Environmental concerns over the levels of volatile organic compounds (VOCs) released into the atmosphere have exerted pressure on the coatings industry to produce waterborne alternatives for almost all classes of solventborne coatings. As the use of waterborne coatings continues to grow, so do the demands for ever-faster production times and application speeds. These pressures intensify an inherent problem with aqueous formulations -- foam generation.

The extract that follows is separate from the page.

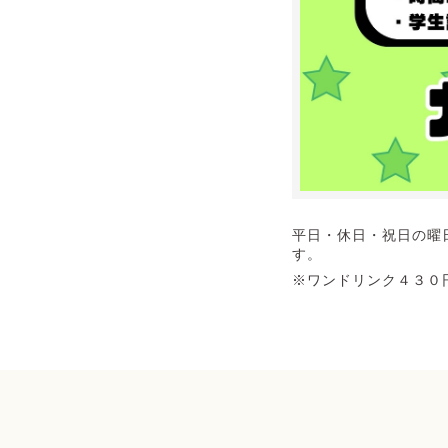
平日・休日・祝日の曜
す。
※ワンドリンク４３０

A number of different types of organic- and silicone-based foam-control polymers, compounds, emulsions and dispersions are employed to combat foam, and selecting the proper one, its use level and incorporation method for a specific coating or ink formulation can be quite a task. In addition to effective foam control, the compatibility of the antifoam in the ink or coating formulation must be balanced to avoid surface defects such as craters or fisheyes. Silicone-based antifoams and their performance in selected application will be reviewed in this article, with particular emphasis on polymeric silicone-polyether foam-control agents.

Causes of Foam

Foam is a stable dispersion of a gas in a liquid medium that results when a surfactant layer forms around air bubbles and entrains them within it. Air can be incorporated into a coating by mixing during the polymer/pigment grinding and let-down steps, by pumping during package filling or by shear or spraying during application. Effective foam-control agents are beneficial in preventing or reducing many common coating problems such as:
    Viscosity increase and loss of mechanical shearing power during milling (resulting in smaller batch sizes and poor pigment/polymer dispersion);

    Volume increase during the letdown and mixing steps leading to overflowing;

    Slower package-filling rates due to inefficient pumping;

    Air incorporation during transport and handling;

    Slower printing-press speeds or lower pressures during spraying;

    Surface defects on coated substrates resulting in poor appearance, reduction in gloss or less substrate protection.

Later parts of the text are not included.